→ What needs to be done
Write out the data word for word and drop any picture you find.

++++ Extracted information

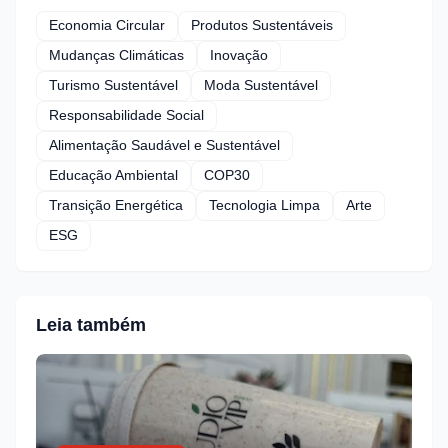
Economia Circular
Produtos Sustentáveis
Mudanças Climáticas
Inovação
Turismo Sustentável
Moda Sustentável
Responsabilidade Social
Alimentação Saudável e Sustentável
Educação Ambiental
COP30
Transição Energética
Tecnologia Limpa
Arte
ESG
Leia também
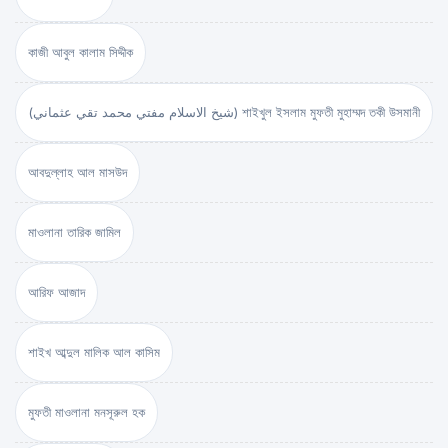
কাজী আবুল কালাম সিদ্দীক
(شيخ الاسلام مفتي محمد تقي عثماني) শাইখুল ইসলাম মুফতী মুহাম্মদ তকী উসমানী
আবদুল্লাহ আল মাসউদ
মাওলানা তারিক জামিল
আরিফ আজাদ
শাইখ আব্দুল মালিক আল কাসিম
মুফতী মাওলানা মনসূরুল হক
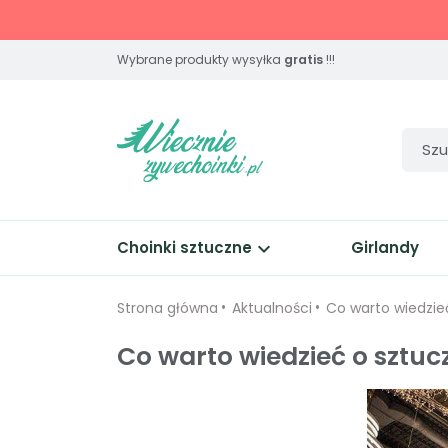
Wybrane produkty wysyłka
gratis
!!!
keyboard_arrow_down
Choinki sztuczne
Girlandy
Strona główna
Aktualności
Co warto wiedzie
Co warto wiedzieć o sztu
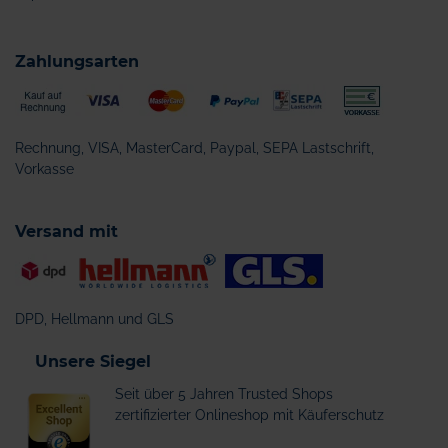
Zahlungsarten
Rechnung, VISA, MasterCard, Paypal, SEPA Lastschrift,
Vorkasse
Versand mit
DPD, Hellmann und GLS
Unsere Siegel
Seit über 5 Jahren Trusted Shops
zertifizierter Onlineshop mit Käuferschutz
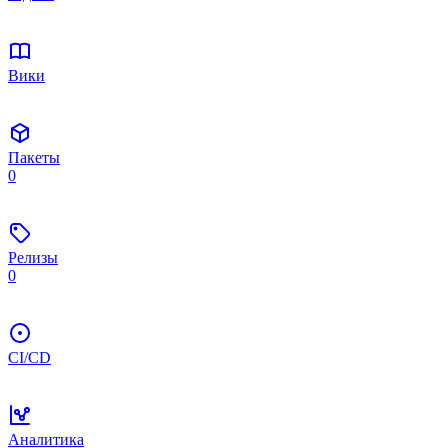
Вики
Пакеты
0
Релизы
0
CI/CD
Аналитика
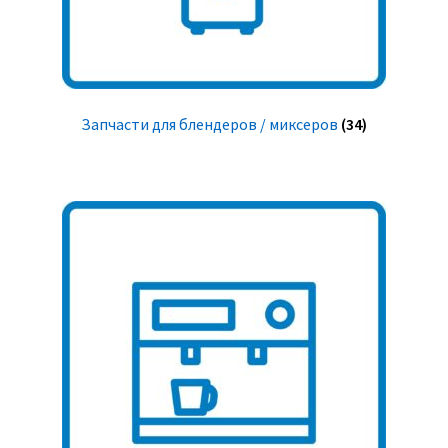
Запчасти для блендеров / миксеров
(34)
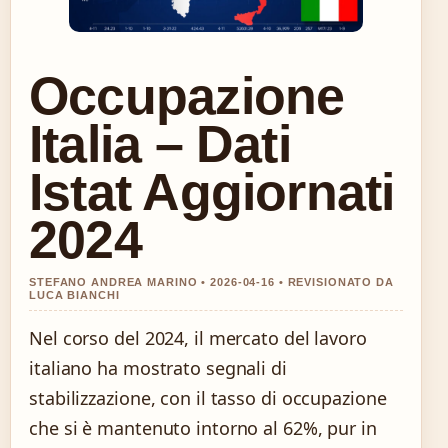
Occupazione
Italia – Dati
Istat Aggiornati
2024
STEFANO ANDREA MARINO • 2026-04-16 • REVISIONATO DA
LUCA BIANCHI
Nel corso del 2024, il mercato del lavoro
italiano ha mostrato segnali di
stabilizzazione, con il tasso di occupazione
che si è mantenuto intorno al 62%, pur in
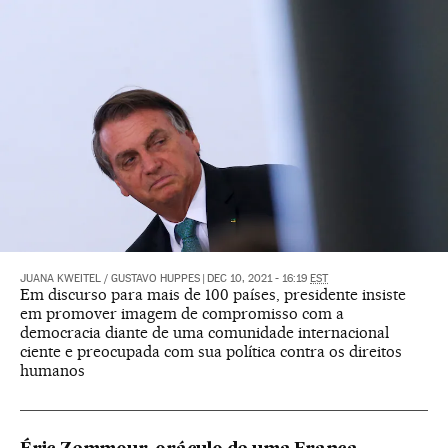
JUANA KWEITEL
/
GUSTAVO HUPPES
|
DEC 10, 2021 - 16:19
EST
Em discurso para mais de 100 países, presidente insiste
em promover imagem de compromisso com a
democracia diante de uma comunidade internacional
ciente e preocupada com sua política contra os direitos
humanos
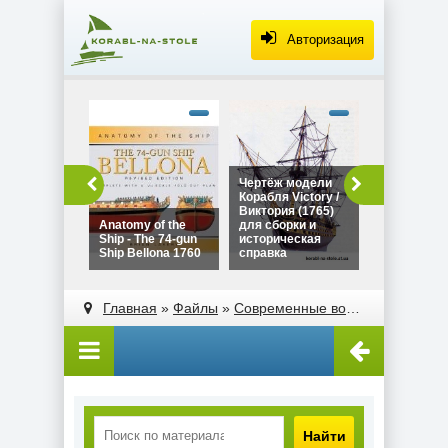
Авторизация
alt="Чертё
Дракара - с
викингов дл
сборки и
историческ
Чертёж модели
Чертёж мо
справка"
Корабля Victory /
Дракара - 
width="320"
Виктория (1765)
викингов д
height="180
Anatomy of the
для сборки и
сборки и
Ship - The 74-gun
историческая
историческ
Ship Bellona 1760
справка
справка
alt="Чертёж модели
alt="Anatomy of the
Корабля Victory /
Ship - The 74-gun
Главная
»
Файлы
»
Современные военные
»
Крейс
Виктория (1765)
Ship Bellona 1760"
для сборки и
width="320"
историческая
height="180">
справка"
width="320"
height="180">
Найти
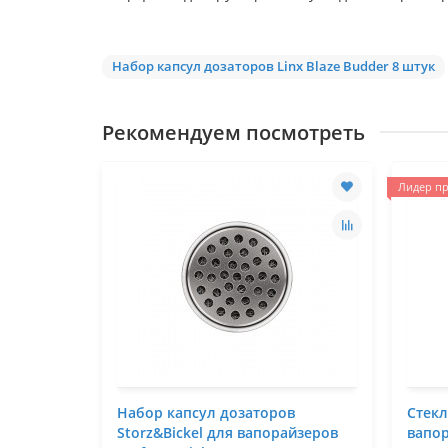
Набор капсул дозаторов Linx Blaze Budder 8 штук
Рекомендуем посмотреть
Лидер пр
Набор капсул дозаторов
Стек
Storz&Bickel для вапорайзеров
вапор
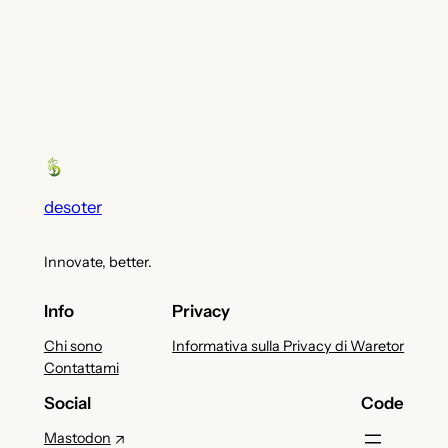
desoter
Innovate, better.
Info
Privacy
Chi sono
Informativa sulla Privacy di Waretor
Contattami
Social
Code
Mastodon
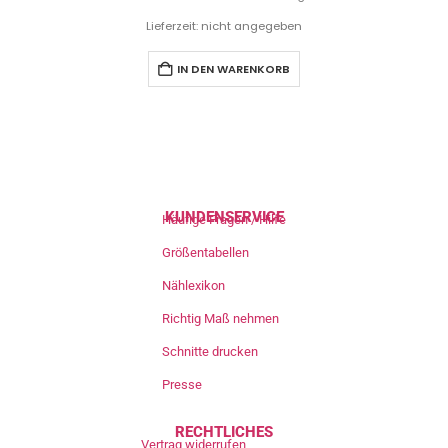
Lieferzeit: nicht angegeben
IN DEN WARENKORB
KUNDENSERVICE
Häufige Fragen / Hilfe
Größentabellen
Nählexikon
Richtig Maß nehmen
Schnitte drucken
Presse
RECHTLICHES
Vertrag widerrufen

++++++++

→ Response
Economia Circular
Produtos Sustentáveis
Mudanças Climáticas
Inovação
Turismo Sustentável
Moda Sustentável
Responsabilidade Social
Alimentação Saudável e Sustentável
Educação Ambiental
COP30
Transição Energética
Tecnologia Limpa
Arte
ESG
Leia também
কাজী আবুল কালাম সিদ্দীক
(شيخ الاسلام مفتي محمد تقي عثماني) শাইখুল ইসলাম মুফতী মুহাম্মদ তকী উসমানী
আবদুল্লাহ আল মাসউদ
মাওলানা তারিক জামিল
আরিফ আজাদ
শাইখ আব্দুল মালিক আল কাসিম
মুফতী মাওলানা মনসূরুল হক
Wybrane produkty wysyłka
gratis
!!!
keyboard_arrow_down
Choinki sztuczne
Girlandy
Strona główna
Aktualności
Co warto wiedzie
Co warto wiedzieć o sztu
Zahlungsarten
Rechnung, VISA, MasterCard, Paypal, SEPA Lastschrift,
Vorkasse
Versand mit
DPD, Hellmann und GLS
Unsere Siegel
Seit über 5 Jahren Trusted Shops
zertifizierter Onlineshop mit Käuferschutz
Вики
Пакеты
0
Релизы
0
CI/CD
Аналитика
Запчасти для блендеров / миксеров
(34)
Occupazione
Italia – Dati
Istat Aggiornati
2024
STEFANO ANDREA MARINO • 2026-04-16 • REVISIONATO DA
LUCA BIANCHI
Nel corso del 2024, il mercato del lavoro
italiano ha mostrato segnali di
stabilizzazione, con il tasso di occupazione
che si è mantenuto intorno al 62%, pur in
JUANA KWEITEL
/
GUSTAVO HUPPES
|
DEC 10, 2021 - 16:19
EST
Em discurso para mais de 100 países, presidente insiste
em promover imagem de compromisso com a
democracia diante de uma comunidade internacional
ciente e preocupada com sua política contra os direitos
humanos
Авторизация
alt="Чертё
Дракара - с
викингов дл
сборки и
историческ
Чертёж модели
Чертёж мо
справка"
Корабля Victory /
Дракара - 
width="320"
Виктория (1765)
викингов д
height="180
Anatomy of the
для сборки и
сборки и
Ship - The 74-gun
историческая
историческ
Ship Bellona 1760
справка
справка
alt="Чертёж модели
alt="Anatomy of the
Корабля Victory /
Ship - The 74-gun
Главная
»
Файлы
»
Современные военные
»
Крейс
Виктория (1765)
Ship Bellona 1760"
для сборки и
width="320"
историческая
height="180">
справка"
width="320"
height="180">
Найти
Набор капсул дозаторов Linx Blaze Budder 8 штук
Рекомендуем посмотреть
Лидер пр
Набор капсул дозаторов
Стек
Storz&Bickel для вапорайзеров
вапор
desoter
Innovate, better.
Info
Privacy
Chi sono
Informativa sulla Privacy di Waretor
Contattami
Social
Code
Mastodon
Lieferzeit: nicht angegeben
IN DEN WARENKORB
KUNDENSERVICE
Häufige Fragen / Hilfe
Größentabellen
Nählexikon
Richtig Maß nehmen
Schnitte drucken
Presse
RECHTLICHES
Vertrag widerrufen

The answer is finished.